(Saved entries)
┌──
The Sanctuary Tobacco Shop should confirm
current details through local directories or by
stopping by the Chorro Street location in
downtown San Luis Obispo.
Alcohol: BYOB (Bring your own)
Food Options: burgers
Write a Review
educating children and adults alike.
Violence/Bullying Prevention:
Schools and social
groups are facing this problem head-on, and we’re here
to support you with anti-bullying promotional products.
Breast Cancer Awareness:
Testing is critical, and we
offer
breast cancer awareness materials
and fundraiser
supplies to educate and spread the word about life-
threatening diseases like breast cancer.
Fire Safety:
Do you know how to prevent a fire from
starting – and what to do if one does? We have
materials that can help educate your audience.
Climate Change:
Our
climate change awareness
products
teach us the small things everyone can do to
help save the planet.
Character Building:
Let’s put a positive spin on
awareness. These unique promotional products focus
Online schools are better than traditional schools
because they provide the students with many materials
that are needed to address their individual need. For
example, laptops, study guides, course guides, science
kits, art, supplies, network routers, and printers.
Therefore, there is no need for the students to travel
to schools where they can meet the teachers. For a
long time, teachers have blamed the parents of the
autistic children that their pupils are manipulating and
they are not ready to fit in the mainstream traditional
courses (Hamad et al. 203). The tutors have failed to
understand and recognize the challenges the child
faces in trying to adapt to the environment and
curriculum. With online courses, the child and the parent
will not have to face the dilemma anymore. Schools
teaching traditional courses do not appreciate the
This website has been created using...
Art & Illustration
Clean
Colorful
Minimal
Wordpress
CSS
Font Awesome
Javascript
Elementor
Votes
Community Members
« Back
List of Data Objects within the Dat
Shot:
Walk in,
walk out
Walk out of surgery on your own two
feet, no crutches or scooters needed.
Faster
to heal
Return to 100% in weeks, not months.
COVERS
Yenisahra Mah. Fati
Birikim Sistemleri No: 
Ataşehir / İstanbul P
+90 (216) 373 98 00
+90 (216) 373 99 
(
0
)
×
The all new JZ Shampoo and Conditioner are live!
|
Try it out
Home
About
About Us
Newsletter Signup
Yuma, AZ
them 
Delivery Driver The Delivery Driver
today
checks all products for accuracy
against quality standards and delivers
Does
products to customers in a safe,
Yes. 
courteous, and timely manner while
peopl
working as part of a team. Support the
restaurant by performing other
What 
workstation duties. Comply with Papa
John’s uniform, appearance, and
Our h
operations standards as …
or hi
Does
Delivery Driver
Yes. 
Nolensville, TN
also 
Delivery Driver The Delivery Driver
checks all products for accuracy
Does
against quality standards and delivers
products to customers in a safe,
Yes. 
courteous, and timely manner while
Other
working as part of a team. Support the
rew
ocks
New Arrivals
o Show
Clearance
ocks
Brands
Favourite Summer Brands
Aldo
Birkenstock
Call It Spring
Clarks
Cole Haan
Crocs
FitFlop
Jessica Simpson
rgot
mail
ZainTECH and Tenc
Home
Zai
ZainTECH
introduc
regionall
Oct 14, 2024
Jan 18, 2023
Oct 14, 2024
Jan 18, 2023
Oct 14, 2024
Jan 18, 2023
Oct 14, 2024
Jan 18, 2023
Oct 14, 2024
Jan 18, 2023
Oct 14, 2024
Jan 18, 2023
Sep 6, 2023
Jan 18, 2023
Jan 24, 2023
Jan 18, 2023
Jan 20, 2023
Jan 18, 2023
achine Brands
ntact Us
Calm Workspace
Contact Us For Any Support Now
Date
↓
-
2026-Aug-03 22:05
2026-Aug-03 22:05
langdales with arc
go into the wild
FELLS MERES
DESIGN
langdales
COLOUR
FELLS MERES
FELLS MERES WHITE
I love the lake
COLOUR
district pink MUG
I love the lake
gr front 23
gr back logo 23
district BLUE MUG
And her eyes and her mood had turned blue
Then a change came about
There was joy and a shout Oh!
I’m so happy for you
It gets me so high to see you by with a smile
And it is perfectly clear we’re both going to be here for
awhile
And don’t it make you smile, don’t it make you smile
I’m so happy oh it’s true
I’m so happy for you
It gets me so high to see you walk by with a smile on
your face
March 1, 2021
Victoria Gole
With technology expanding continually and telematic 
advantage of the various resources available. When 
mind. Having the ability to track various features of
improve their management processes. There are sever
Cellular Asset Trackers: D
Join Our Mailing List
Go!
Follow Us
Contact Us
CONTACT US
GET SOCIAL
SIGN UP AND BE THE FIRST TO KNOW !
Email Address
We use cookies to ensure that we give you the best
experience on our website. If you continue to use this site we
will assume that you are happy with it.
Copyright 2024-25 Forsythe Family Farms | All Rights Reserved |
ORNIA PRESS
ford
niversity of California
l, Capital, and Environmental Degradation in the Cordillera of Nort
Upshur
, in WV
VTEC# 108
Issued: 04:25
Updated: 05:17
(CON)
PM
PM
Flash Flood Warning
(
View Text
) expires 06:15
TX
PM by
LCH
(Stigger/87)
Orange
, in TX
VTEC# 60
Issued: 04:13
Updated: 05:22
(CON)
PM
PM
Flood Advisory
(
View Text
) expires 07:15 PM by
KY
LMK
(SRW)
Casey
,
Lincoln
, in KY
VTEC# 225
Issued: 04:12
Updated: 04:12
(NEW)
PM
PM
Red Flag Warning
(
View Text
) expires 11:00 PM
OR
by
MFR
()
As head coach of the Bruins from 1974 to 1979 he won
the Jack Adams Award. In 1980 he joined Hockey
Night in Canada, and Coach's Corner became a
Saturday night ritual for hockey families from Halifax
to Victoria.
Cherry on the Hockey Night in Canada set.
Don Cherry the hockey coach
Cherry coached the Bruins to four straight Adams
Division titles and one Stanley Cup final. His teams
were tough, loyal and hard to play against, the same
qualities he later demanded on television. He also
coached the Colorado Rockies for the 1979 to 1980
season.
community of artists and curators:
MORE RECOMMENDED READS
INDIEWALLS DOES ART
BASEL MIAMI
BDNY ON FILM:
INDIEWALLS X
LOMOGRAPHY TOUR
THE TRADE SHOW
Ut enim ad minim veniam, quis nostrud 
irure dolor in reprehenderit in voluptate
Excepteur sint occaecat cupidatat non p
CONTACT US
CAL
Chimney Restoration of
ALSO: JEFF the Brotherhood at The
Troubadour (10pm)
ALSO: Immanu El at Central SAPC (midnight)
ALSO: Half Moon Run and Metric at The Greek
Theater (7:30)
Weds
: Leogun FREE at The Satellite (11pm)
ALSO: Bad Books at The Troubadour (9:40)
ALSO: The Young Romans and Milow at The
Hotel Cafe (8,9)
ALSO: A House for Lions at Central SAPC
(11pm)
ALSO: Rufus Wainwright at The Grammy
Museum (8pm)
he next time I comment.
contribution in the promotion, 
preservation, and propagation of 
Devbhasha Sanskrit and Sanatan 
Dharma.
└──
The problem
Please transcribe each of the entries, exactly as written.

Task response
The Sanctuary Tobacco Shop should confirm
current details through local directories or by
stopping by the Chorro Street location in
downtown San Luis Obispo.
Alcohol: BYOB (Bring your own)
Food Options: burgers
Write a Review
educating children and adults alike.
Violence/Bullying Prevention:
Schools and social
groups are facing this problem head-on, and we’re here
to support you with anti-bullying promotional products.
Breast Cancer Awareness:
Testing is critical, and we
offer
breast cancer awareness materials
and fundraiser
supplies to educate and spread the word about life-
threatening diseases like breast cancer.
Fire Safety:
Do you know how to prevent a fire from
starting – and what to do if one does? We have
materials that can help educate your audience.
Climate Change:
Our
climate change awareness
products
teach us the small things everyone can do to
help save the planet.
Character Building:
Let’s put a positive spin on
awareness. These unique promotional products focus
Online schools are better than traditional schools
because they provide the students with many materials
that are needed to address their individual need. For
example, laptops, study guides, course guides, science
kits, art, supplies, network routers, and printers.
Therefore, there is no need for the students to travel
to schools where they can meet the teachers. For a
long time, teachers have blamed the parents of the
autistic children that their pupils are manipulating and
they are not ready to fit in the mainstream traditional
courses (Hamad et al. 203). The tutors have failed to
understand and recognize the challenges the child
faces in trying to adapt to the environment and
curriculum. With online courses, the child and the parent
will not have to face the dilemma anymore. Schools
teaching traditional courses do not appreciate the
This website has been created using...
Art & Illustration
Clean
Colorful
Minimal
Wordpress
CSS
Font Awesome
Javascript
Elementor
Votes
Community Members
« Back
List of Data Objects within the Dat
Shot:
Walk in,
walk out
Walk out of surgery on your own two
feet, no crutches or scooters needed.
Faster
to heal
Return to 100% in weeks, not months.
COVERS
Yenisahra Mah. Fati
Birikim Sistemleri No: 
Ataşehir / İstanbul P
+90 (216) 373 98 00
+90 (216) 373 99 
(
0
)
×
The all new JZ Shampoo and Conditioner are live!
|
Try it out
Home
About
About Us
Newsletter Signup
Yuma, AZ
them 
Delivery Driver The Delivery Driver
today
checks all products for accuracy
against quality standards and delivers
Does
products to customers in a safe,
Yes. 
courteous, and timely manner while
peopl
working as part of a team. Support the
restaurant by performing other
What 
workstation duties. Comply with Papa
John’s uniform, appearance, and
Our h
operations standards as …
or hi
Does
Delivery Driver
Yes. 
Nolensville, TN
also 
Delivery Driver The Delivery Driver
checks all products for accuracy
Does
against quality standards and delivers
products to customers in a safe,
Yes. 
courteous, and timely manner while
Other
working as part of a team. Support the
rew
ocks
New Arrivals
o Show
Clearance
ocks
Brands
Favourite Summer Brands
Aldo
Birkenstock
Call It Spring
Clarks
Cole Haan
Crocs
FitFlop
Jessica Simpson
rgot
mail
ZainTECH and Tenc
Home
Zai
ZainTECH
introduc
regionall
Oct 14, 2024
Jan 18, 2023
Oct 14, 2024
Jan 18, 2023
Oct 14, 2024
Jan 18, 2023
Oct 14, 2024
Jan 18, 2023
Oct 14, 2024
Jan 18, 2023
Oct 14, 2024
Jan 18, 2023
Sep 6, 2023
Jan 18, 2023
Jan 24, 2023
Jan 18, 2023
Jan 20, 2023
Jan 18, 2023
achine Brands
ntact Us
Calm Workspace
Contact Us For Any Support Now
Date
↓
-
2026-Aug-03 22:05
2026-Aug-03 22:05
langdales with arc
go into the wild
FELLS MERES
DESIGN
langdales
COLOUR
FELLS MERES
FELLS MERES WHITE
I love the lake
COLOUR
district pink MUG
I love the lake
gr front 23
gr back logo 23
district BLUE MUG
And her eyes and her mood had turned blue
Then a change came about
There was joy and a shout Oh!
I’m so happy for you
It gets me so high to see you by with a smile
And it is perfectly clear we’re both going to be here for
awhile
And don’t it make you smile, don’t it make you smile
I’m so happy oh it’s true
I’m so happy for you
It gets me so high to see you walk by with a smile on
your face
March 1, 2021
Victoria Gole
With technology expanding continually and telematic 
advantage of the various resources available. When 
mind. Having the ability to track various features of
improve their management processes. There are sever
Cellular Asset Trackers: D
Join Our Mailing List
Go!
Follow Us
Contact Us
CONTACT US
GET SOCIAL
SIGN UP AND BE THE FIRST TO KNOW !
Email Address
We use cookies to ensure that we give you the best
experience on our website. If you continue to use this site we
will assume that you are happy with it.
Copyright 2024-25 Forsythe Family Farms | All Rights Reserved |
ORNIA PRESS
ford
niversity of California
l, Capital, and Environmental Degradation in the Cordillera of Nort
Upshur
, in WV
VTEC# 108
Issued: 04:25
Updated: 05:17
(CON)
PM
PM
Flash Flood Warning
(
View Text
) expires 06:15
TX
PM by
LCH
(Stigger/87)
Orange
, in TX
VTEC# 60
Issued: 04:13
Updated: 05:22
(CON)
PM
PM
Flood Advisory
(
View Text
) expires 07:15 PM by
KY
LMK
(SRW)
Casey
,
Lincoln
, in KY
VTEC# 225
Issued: 04:12
Updated: 04:12
(NEW)
PM
PM
Red Flag Warning
(
View Text
) expires 11:00 PM
OR
by
MFR
()
As head coach of the Bruins from 1974 to 1979 he won
the Jack Adams Award. In 1980 he joined Hockey
Night in Canada, and Coach's Corner became a
Saturday night ritual for hockey families from Halifax
to Victoria.
Cherry on the Hockey Night in Canada set.
Don Cherry the hockey coach
Cherry coached the Bruins to four straight Adams
Division titles and one Stanley Cup final. His teams
were tough, loyal and hard to play against, the same
qualities he later demanded on television. He also
coached the Colorado Rockies for the 1979 to 1980
season.
community of artists and curators:
MORE RECOMMENDED READS
INDIEWALLS DOES ART
BASEL MIAMI
BDNY ON FILM:
INDIEWALLS X
LOMOGRAPHY TOUR
THE TRADE SHOW
Ut enim ad minim veniam, quis nostrud 
irure dolor in reprehenderit in voluptate
Excepteur sint occaecat cupidatat non p
CONTACT US
CAL
Chimney Restoration of
ALSO: JEFF the Brotherhood at The
Troubadour (10pm)
ALSO: Immanu El at Central SAPC (midnight)
ALSO: Half Moon Run and Metric at The Greek
Theater (7:30)
Weds
: Leogun FREE at The Satellite (11pm)
ALSO: Bad Books at The Troubadour (9:40)
ALSO: The Young Romans and Milow at The
Hotel Cafe (8,9)
ALSO: A House for Lions at Central SAPC
(11pm)
ALSO: Rufus Wainwright at The Grammy
Museum (8pm)
he next time I comment.
contribution in the promotion, 
preservation, and propagation of 
Devbhasha Sanskrit and Sanatan 
Dharma.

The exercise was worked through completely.